§ **Work to complete**:
Pull every line with "subscriber" from the data.

§ **Provided material**:
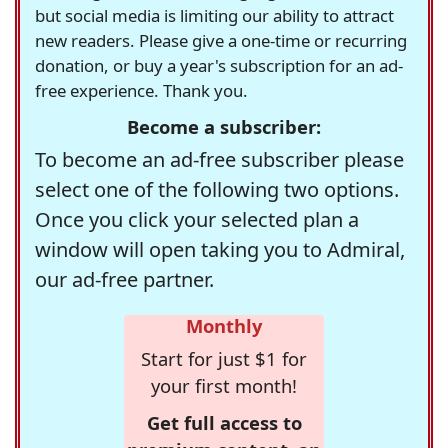
but social media is limiting our ability to attract
new readers. Please give a one-time or recurring
donation, or buy a year's subscription for an ad-
free experience. Thank you.
Become a subscriber:
To become an ad-free subscriber please
select one of the following two options.
Once you click your selected plan a
window will open taking you to Admiral,
our ad-free partner.
Monthly
Start for just $1 for
your first month!
Get full access to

§ **Solved exercise**:
Become a subscriber:
To become an ad-free subscriber please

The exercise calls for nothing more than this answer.